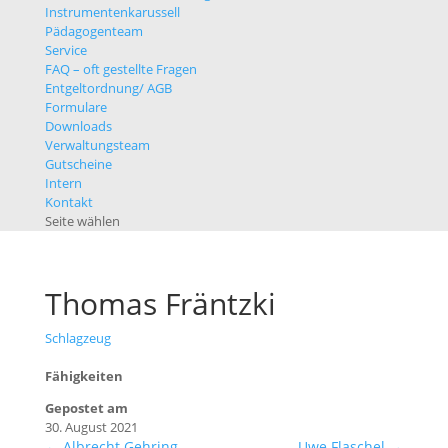
Instrumentenkarussell
Pädagogenteam
Service
FAQ – oft gestellte Fragen
Entgeltordnung/ AGB
Formulare
Downloads
Verwaltungsteam
Gutscheine
Intern
Kontakt
Seite wählen
Thomas Fräntzki
Schlagzeug
Fähigkeiten
Gepostet am
30. August 2021
←
Albrecht Gehring
Uwe Flaschel
→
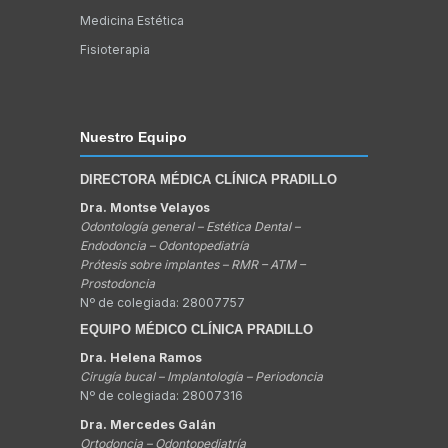
Medicina Estética
Fisioterapia
Nuestro Equipo
DIRECTORA MÉDICA CLÍNICA PRADILLO
Dra. Montse Velayos
Odontología general – Estética Dental –
Endodoncia – Odontopediatría
Prótesis sobre implantes – RMR – ATM –
Prostodoncia
Nº de colegiada: 28007757
EQUIPO MÉDICO CLÍNICA PRADILLO
Dra. Helena Ramos
Cirugía bucal – Implantología – Periodoncia
Nº de colegiada: 28007316
Dra. Mercedes Galán
Ortodoncia – Odontopediatría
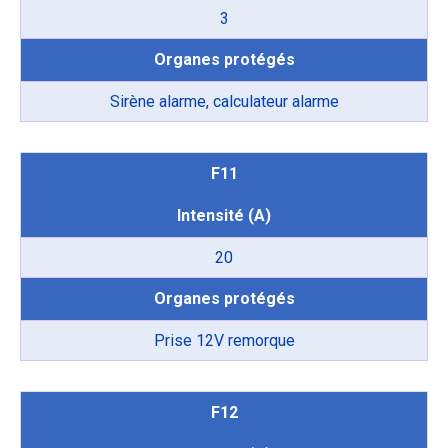
3
Organes protégés
Sirène alarme, calculateur alarme
F11
Intensité (A)
20
Organes protégés
Prise 12V remorque
F12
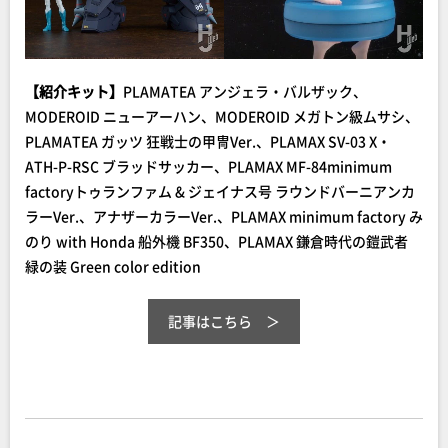
【紹介キット】
PLAMATEA アンジェラ・バルザック、
MODEROID ニューアーハン、MODEROID メガトン級ムサシ、
PLAMATEA ガッツ 狂戦士の甲冑Ver.、PLAMAX SV-03 X・
ATH-P-RSC ブラッドサッカー、PLAMAX MF-84minimum
factoryトゥランファム & ジェイナス号 ラウンドバーニアンカ
ラーVer.、アナザーカラーVer.、PLAMAX minimum factory み
のり with Honda 船外機 BF350、PLAMAX 鎌倉時代の鎧武者
緑の装 Green color edition
記事はこちら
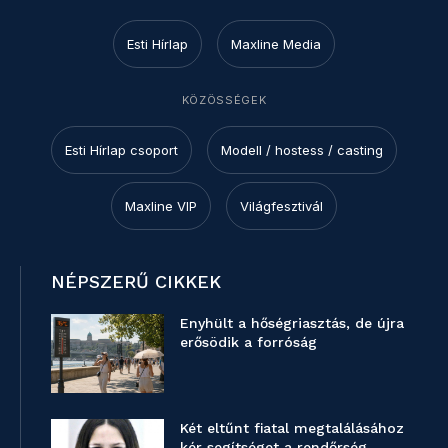
Esti Hírlap
Maxline Media
KÖZÖSSÉGEK
Esti Hírlap csoport
Modell / hostess / casting
Maxline VIP
Világfesztivál
NÉPSZERŰ CIKKEK
Enyhült a hőségriasztás, de újra
erősödik a forróság
Két eltűnt fiatal megtalálásához
kér segítséget a rendőrség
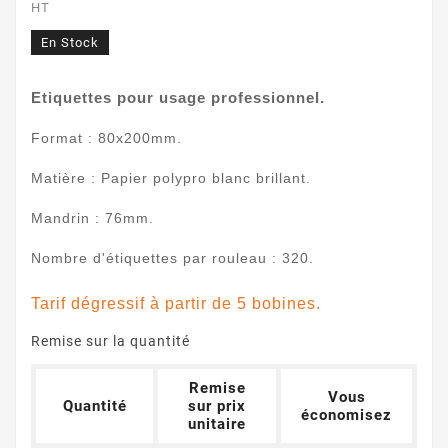
HT
En Stock
Etiquettes pour usage professionnel.
Format : 80x200mm.
Matière : Papier polypro blanc brillant.
Mandrin : 76mm.
Nombre d'étiquettes par rouleau : 320.
Tarif dégressif à partir de 5 bobines.
Remise sur la quantité
Remise
Vous
Quantité
sur prix
économisez
unitaire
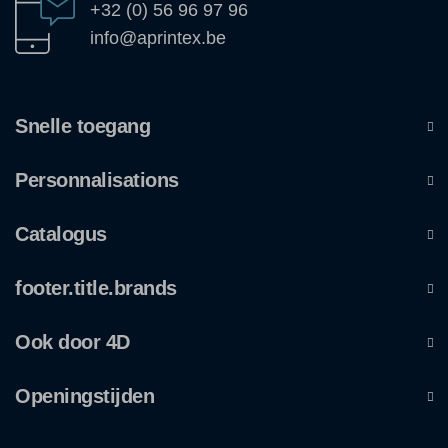
+32 (0) 56 96 97 96
info@aprintex.be
Snelle toegang
Personnalisations
Catalogus
footer.title.brands
Ook door 4D
Openingstijden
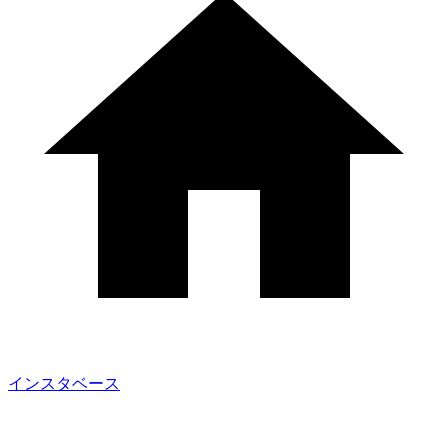
インスタベース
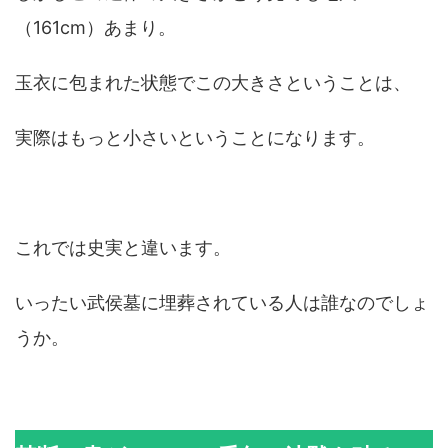
（161cm）あまり。
玉衣に包まれた状態でこの大きさということは、
実際はもっと小さいということになります。
これでは史実と違います。
いったい武侯墓に埋葬されている人は誰なのでしょ
うか。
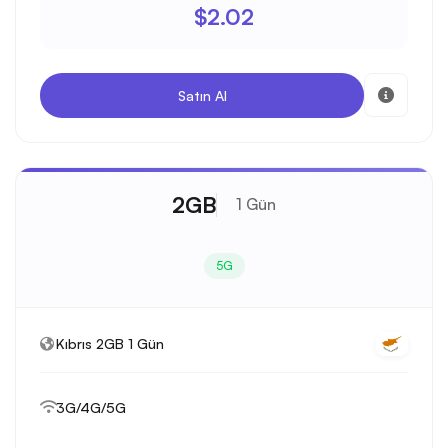
$2.02
Satın Al
2GB
1 Gün
5G
Kıbrıs 2GB 1 Gün
3G/4G/5G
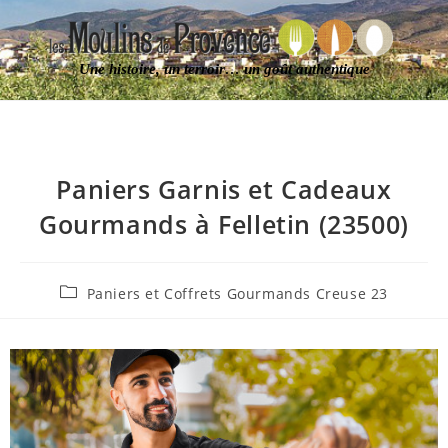
Une histoire, un terroir… un goût authentique
Paniers Garnis et Cadeaux
Gourmands à Felletin (23500)
Paniers et Coffrets Gourmands Creuse 23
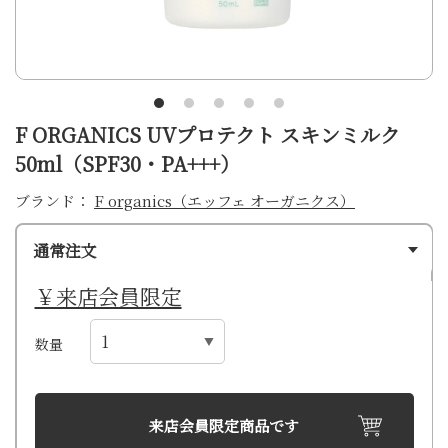
F ORGANICS UVプロテクト スキンミルク
50ml（SPF30・PA+++）
ブランド：
F organics（エッフェ オーガニクス）
通常注文
￥来店会員限定
数量
来店会員限定商品です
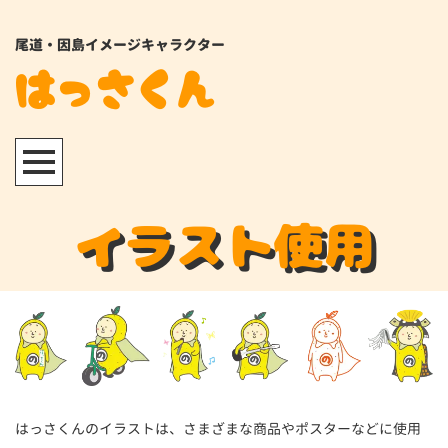
尾道・因島イメージキャラクター
はっさくん
イラスト使用
はっさくんのイラストは、さまざまな商品やポスターなどに使用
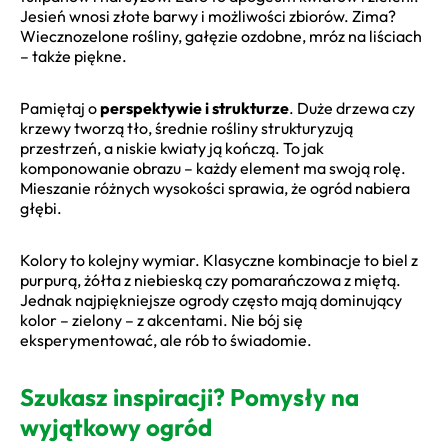
Jesień wnosi złote barwy i możliwości zbiorów. Zima?
Wiecznozelone rośliny, gałęzie ozdobne, mróz na liściach
– także piękne.
Pamiętaj o
perspektywie i strukturze
. Duże drzewa czy
krzewy tworzą tło, średnie rośliny strukturyzują
przestrzeń, a niskie kwiaty ją kończą. To jak
komponowanie obrazu – każdy element ma swoją rolę.
Mieszanie różnych wysokości sprawia, że ogród nabiera
głębi.
Kolory to kolejny wymiar. Klasyczne kombinacje to biel z
purpurą, żółta z niebieską czy pomarańczowa z miętą.
Jednak najpiękniejsze ogrody często mają dominujący
kolor – zielony – z akcentami. Nie bój się
eksperymentować, ale rób to świadomie.
Szukasz inspiracji? Pomysły na
wyjątkowy ogród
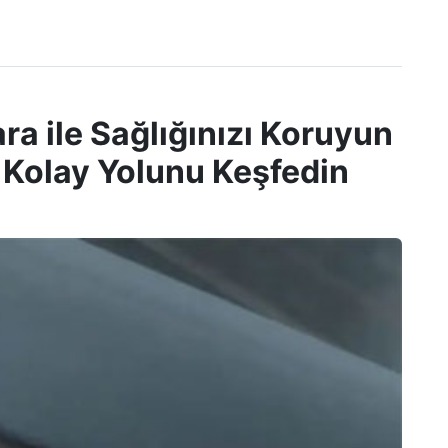
ra ile Sağlığınızı Koruyun
 Kolay Yolunu Keşfedin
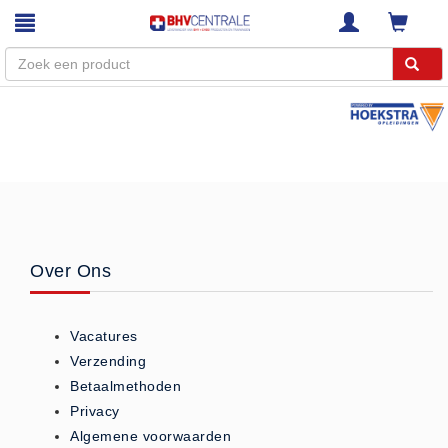
Menu
Home
Webshop
Trainingen
E-Learning
Over Ons
Diensten
Keuringen
Vacatures
RI&E
Verzending
Bedrijfsnoodplannen
Betaalmethoden
Plattegronden
Privacy
VCA Trajecten
Algemene voorwaarden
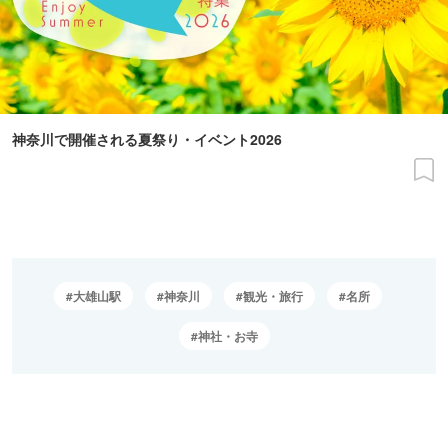
神奈川で開催される夏祭り・イベント2026
大雄山駅
神奈川
観光・旅行
名所
神社・お寺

REQUIRED WORK
Above are the records; repeat them all exactly, without the pictures.

SOLUTION TO THIS PROBLEM
Instrumentenkarussell
Pädagogenteam
Service
FAQ – oft gestellte Fragen
Entgeltordnung/ AGB
Formulare
Downloads
Verwaltungsteam
Gutscheine
Intern
Kontakt
Seite wählen
Thomas Fräntzki
Schlagzeug
Fähigkeiten
Gepostet am
30. August 2021
←
Albrecht Gehring
Uwe Flaschel
→
Medicina Estética
Fisioterapia
Nuestro Equipo
DIRECTORA MÉDICA CLÍNICA PRADILLO
Dra. Montse Velayos
Odontología general – Estética Dental –
Endodoncia – Odontopediatría
Prótesis sobre implantes – RMR – ATM –
Prostodoncia
Nº de colegiada: 28007757
EQUIPO MÉDICO CLÍNICA PRADILLO
Dra. Helena Ramos
Cirugía bucal – Implantología – Periodoncia
Nº de colegiada: 28007316
Dra. Mercedes Galán
Ortodoncia – Odontopediatría
3
Organes protégés
Sirène alarme, calculateur alarme
F11
Intensité (A)
20
Organes protégés
Prise 12V remorque
F12
【紹介キット】
PLAMATEA アンジェラ・バルザック、
MODEROID ニューアーハン、MODEROID メガトン級ムサシ、
PLAMATEA ガッツ 狂戦士の甲冑Ver.、PLAMAX SV-03 X・
ATH-P-RSC ブラッドサッカー、PLAMAX MF-84minimum
factoryトゥランファム & ジェイナス号 ラウンドバーニアンカ
ラーVer.、アナザーカラーVer.、PLAMAX minimum factory み
のり with Honda 船外機 BF350、PLAMAX 鎌倉時代の鎧武者
緑の装 Green color edition
記事はこちら
Esti Hírlap
Maxline Media
KÖZÖSSÉGEK
Esti Hírlap csoport
Modell / hostess / casting
Maxline VIP
Világfesztivál
NÉPSZERŰ CIKKEK
Enyhült a hőségriasztás, de újra
erősödik a forróság
Két eltűnt fiatal megtalálásához
kér segítséget a rendőrség
HT
En Stock
Etiquettes pour usage professionnel.
Format : 80x200mm.
Matière : Papier polypro blanc brillant.
Mandrin : 76mm.
Nombre d'étiquettes par rouleau : 320.
Tarif dégressif à partir de 5 bobines.
Remise sur la quantité
Remise
Vous
Quantité
sur prix
économisez
unitaire
+32 (0) 56 96 97 96
info@aprintex.be
Snelle toegang
Personnalisations
Catalogus
footer.title.brands
Ook door 4D
Openingstijden
インスタベース
（161cm）あまり。
玉衣に包まれた状態でこの大きさということは、
実際はもっと小さいということになります。
これでは史実と違います。
いったい武侯墓に埋葬されている人は誰なのでしょ
うか。
$2.02
Satın Al
2GB
1 Gün
5G
Kıbrıs 2GB 1 Gün
3G/4G/5G
Une histoire, un terroir… un goût authentique
Paniers Garnis et Cadeaux
Gourmands à Felletin (23500)
Paniers et Coffrets Gourmands Creuse 23
F ORGANICS UVプロテクト スキンミルク
50ml（SPF30・PA+++）
ブランド：
F organics（エッフェ オーガニクス）
通常注文
￥来店会員限定
数量
来店会員限定商品です
尾道・因島イメージキャラクター
はっさくん
イラスト使用
はっさくんのイラストは、さまざまな商品やポスターなどに使用
Jesień wnosi złote barwy i możliwości zbiorów. Zima?
Wiecznozelone rośliny, gałęzie ozdobne, mróz na liściach
– także piękne.
Pamiętaj o
perspektywie i strukturze
. Duże drzewa czy
krzewy tworzą tło, średnie rośliny strukturyzują
przestrzeń, a niskie kwiaty ją kończą. To jak
komponowanie obrazu – każdy element ma swoją rolę.
Mieszanie różnych wysokości sprawia, że ogród nabiera
głębi.
Kolory to kolejny wymiar. Klasyczne kombinacje to biel z
purpurą, żółta z niebieską czy pomarańczowa z miętą.
Jednak najpiękniejsze ogrody często mają dominujący
kolor – zielony – z akcentami. Nie bój się
eksperymentować, ale rób to świadomie.
Szukasz inspiracji? Pomysły na
wyjątkowy ogród
ra ile Sağlığınızı Koruyun
 Kolay Yolunu Keşfedin
Menu
Home
Webshop
Trainingen
E-Learning
Over Ons
Diensten
Keuringen
Vacatures
RI&E
Verzending
Bedrijfsnoodplannen
Betaalmethoden
Plattegronden
Privacy
VCA Trajecten
Algemene voorwaarden
神奈川で開催される夏祭り・イベント2026
大雄山駅
神奈川
観光・旅行
名所
神社・お寺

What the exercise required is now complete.